* [PATCH] builtin/pack-objects: don't fetch objects when merging packs
@ 2026-02-11 12:44 Patrick Steinhardt
2026-02-11 17:21 ` Junio C Hamano
2026-02-12 23:46 ` Taylor Blau
0 siblings, 2 replies; 4+ messages in thread
From: Patrick Steinhardt @ 2026-02-11 12:44 UTC (permalink / raw)
To: git; +Cc: Lukas Wanko
The "--stdin-packs" option can be used to merge objects from multiple
packfiles given via stdin into a new packfile. One big upside of this
option is that we don't have to perform a complete rev walk to enumerate
objects. Instead, we can simply enumerate all objects that are part of
the specified packfiles, which can be significantly faster in very large
repositories.
There is one downside though: when we don't perform a rev walk we also
don't have a good way to learn about the respective object's names. As a
consequence, we cannot use the name hashes as a heuristic to get better
delta selection.
We try to offset this downside though by performing a localized rev
walk: we queue all objects that we're about to repack as interesting,
and all objects from excluded packfiles as uninteresting. We then
perform a best-effort rev walk that allows us to fill in object names.
There is one gotcha here though: when "--exclude-promisor-objects" has
not been given we will perform backfill fetches for any promised objects
that are missing. This used to not be an issue though as this option was
mutually exclusive with "--stdin-packs". But that has changed recently,
and starting with dcc9c7ef47 (builtin/repack: handle promisor packs with
geometric repacking, 2026-01-05) we will now repack promisor packs
during geometric compaction. The consequence is that a geometric repack
may now perform a bunch of backfill fetches.
We of course cannot passe "--exclude-promisor-objects" to fix this
issue -- after all, the whole intent is to repack objects part of a
promisor pack. But arguably we don't have to: the rev walk is intended
as best effort, and we already configure it to ignore missing links to
other objects. So we can adapt the walk to unconditionally disable
fetching any missing objects.
Do so and add a test that verifies we don't backfill any objects.

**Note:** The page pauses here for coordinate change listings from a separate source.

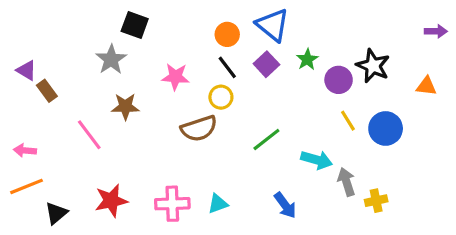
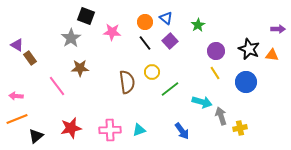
blue triangle: (273, 25) -> (166, 18), moved, size x0.6
purple arrow: (436, 31) -> (278, 29), moved
green star: (307, 59) -> (198, 25), moved
black star: (373, 66) -> (249, 49), moved
pink star: (175, 77) -> (112, 32), moved
yellow circle: (221, 97) -> (152, 72), moved
yellow line: (348, 121) -> (215, 73), moved
brown semicircle: (199, 128) -> (127, 82), turned -80

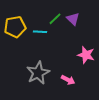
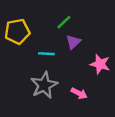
purple triangle: (73, 19) -> (73, 42), moved, turned 32
cyan line: (40, 32) -> (46, 54), moved

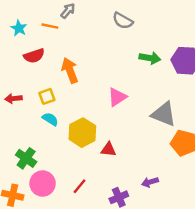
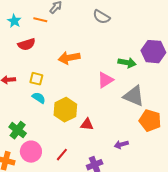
green arrow: (150, 58) -> (127, 63), moved
orange arrow: (70, 70) -> (69, 58), moved, turned -80
yellow square: (47, 96) -> (36, 79), turned 32
pink triangle: (117, 97) -> (105, 80), moved
purple arrow: (150, 182) -> (121, 145), moved

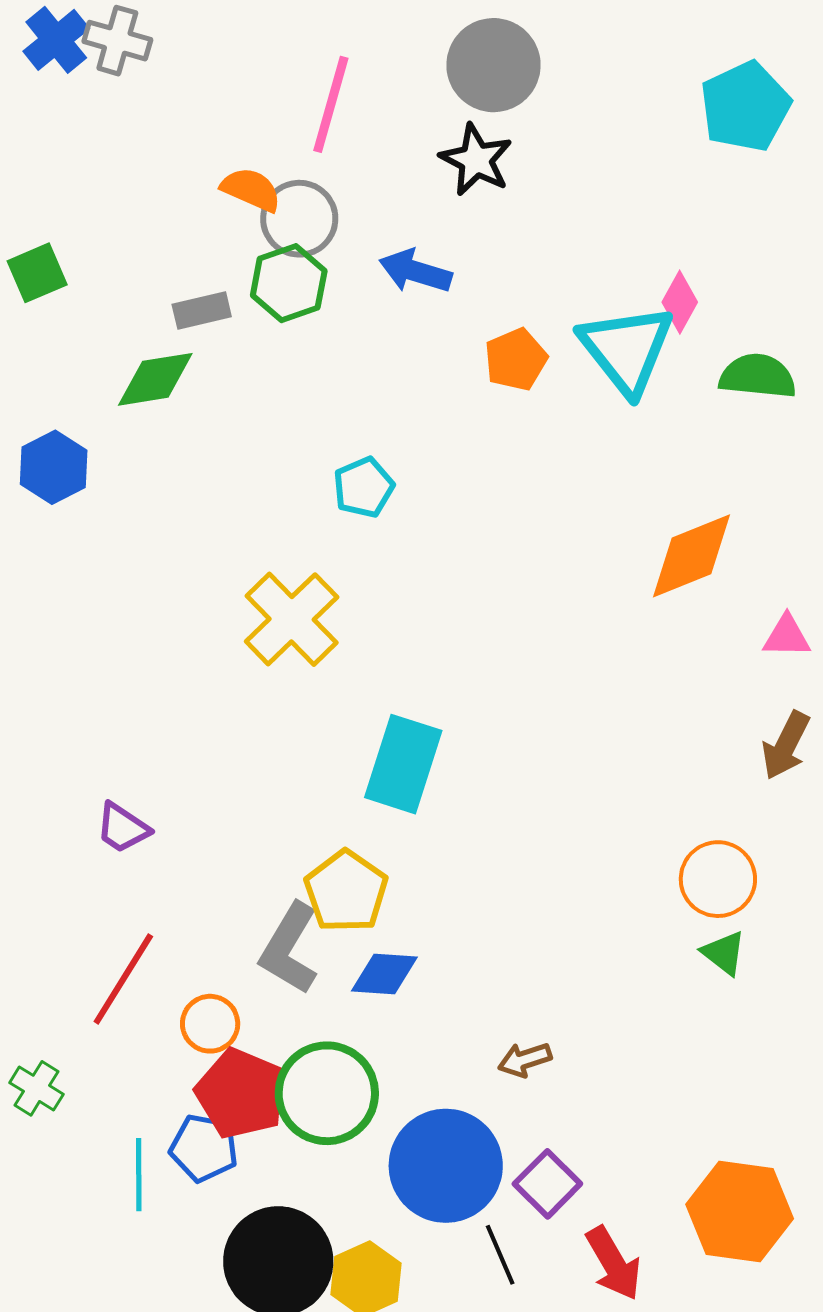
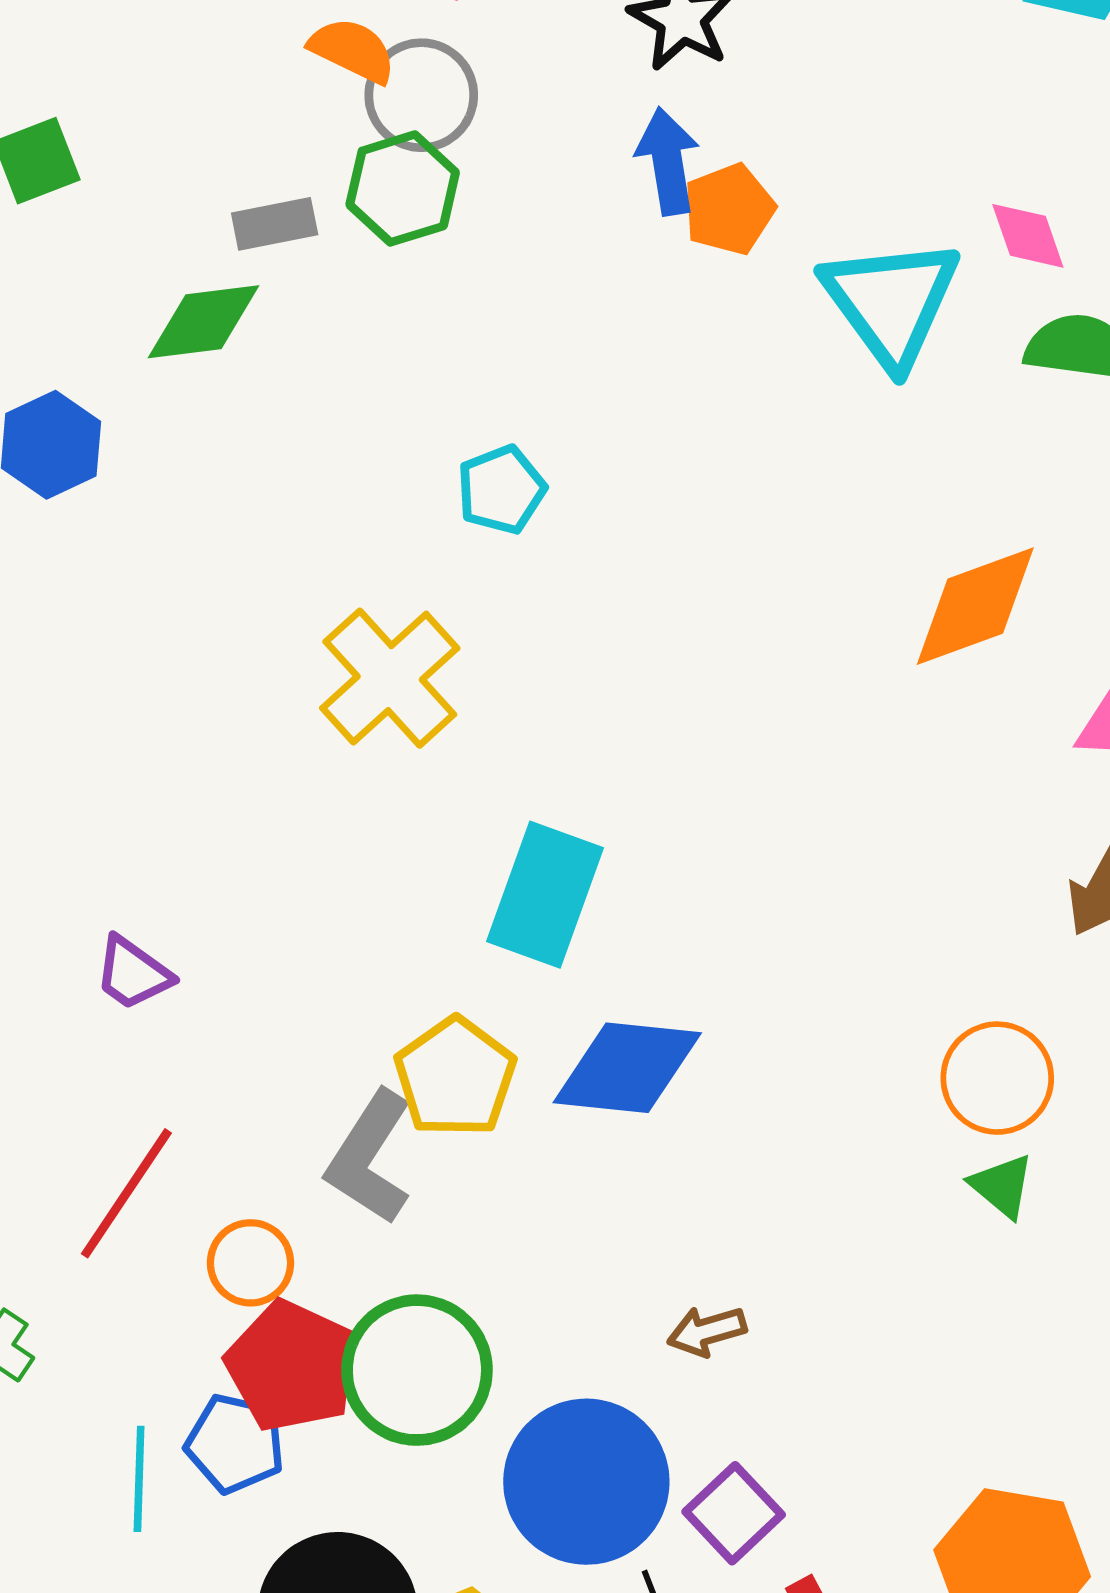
blue arrow: (415, 271) -> (668, 161), moved, turned 62
pink diamond: (680, 302) -> (1028, 236), moved, turned -50
orange pentagon: (516, 359) -> (729, 209), moved
blue diamond: (384, 974) -> (627, 1068), moved, size x1.5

Reported-by: Lukas Wanko <lwanko@gitlab.com>
Signed-off-by: Patrick Steinhardt <ps@pks.im>
---
Hi,
we've recently encountered this issue in a partial clone of one of our
own repositoires. Thanks!
Patrick
---
builtin/pack-objects.c | 10 ++++++++++
t/t5331-pack-objects-stdin.sh | 18 ++++++++++++++++++
2 files changed, 28 insertions(+)
diff --git a/builtin/pack-objects.c b/builtin/pack-objects.c
index 9807dd0eff..4053f9659f 100644
--- a/builtin/pack-objects.c
+++ b/builtin/pack-objects.c
@@ -3925,8 +3925,16 @@ static void add_unreachable_loose_objects(struct rev_info *revs);
static void read_stdin_packs(enum stdin_packs_mode mode, int rev_list_unpacked)
{
+ int prev_fetch_if_missing = fetch_if_missing;
struct rev_info revs;
+ /*
+ * The revision walk may hit objects that are promised, only. As the
+ * walk is best-effort though we don't want to perform backfill fetches
+ * for them.
+ */
+ fetch_if_missing = 0;
+
repo_init_revisions(the_repository, &revs, NULL);
/*
* Use a revision walk to fill in the namehash of objects in the include
@@ -3962,6 +3970,8 @@ static void read_stdin_packs(enum stdin_packs_mode mode, int rev_list_unpacked)
stdin_packs_found_nr);
trace2_data_intmax("pack-objects", the_repository, "stdin_packs_hints",
stdin_packs_hints_nr);
+
+ fetch_if_missing = prev_fetch_if_missing;
}
static void add_cruft_object_entry(const struct object_id *oid, enum object_type type,
diff --git a/t/t5331-pack-objects-stdin.sh b/t/t5331-pack-objects-stdin.sh
index cd949025b9..c3bbc76b0d 100755
--- a/t/t5331-pack-objects-stdin.sh
+++ b/t/t5331-pack-objects-stdin.sh
@@ -358,6 +358,24 @@ test_expect_success '--stdin-packs with promisors' '
)
'
+test_expect_success '--stdin-packs does not perform backfill fetch' '
+ test_when_finished "rm -rf remote client" &&
+
+ git init remote &&
+ test_commit_bulk -C remote 10 &&
+ git -C remote config set --local uploadpack.allowfilter 1 &&
+ git -C remote config set --local uploadpack.allowanysha1inwant 1 &&
+
+ git clone --filter=tree:0 "file://$(pwd)/remote" client &&
+ (
+ cd client &&
+ ls .git/objects/pack/*.promisor | sed "s|.*/||; s/\.promisor$/.pack/" >packs &&
+ test_line_count -gt 1 packs &&
+ GIT_TRACE2_EVENT="$(pwd)/event.log" git pack-objects --stdin-packs pack <packs &&
+ test_grep ! "\"event\":\"child_start\"" event.log
+ )
+'
+
stdin_packs__follow_with_only () {
rm -fr stdin_packs__follow_with_only &&
git init stdin_packs__follow_with_only &&
---
base-commit: 864f55e1906897b630333675a52874c0fec2a45c
change-id: 20260210-pks-pack-objects-stdin-skip-backfill-fetch-f69e55091b11
^ permalink raw reply related [flat|nested] 4+ messages in thread* Re: [PATCH] builtin/pack-objects: don't fetch objects when merging packs
2026-02-11 12:44 [PATCH] builtin/pack-objects: don't fetch objects when merging packs Patrick Steinhardt
@ 2026-02-11 17:21 ` Junio C Hamano
2026-02-12 6:37 ` Patrick Steinhardt
2026-02-12 23:46 ` Taylor Blau
1 sibling, 1 reply; 4+ messages in thread
From: Junio C Hamano @ 2026-02-11 17:21 UTC (permalink / raw)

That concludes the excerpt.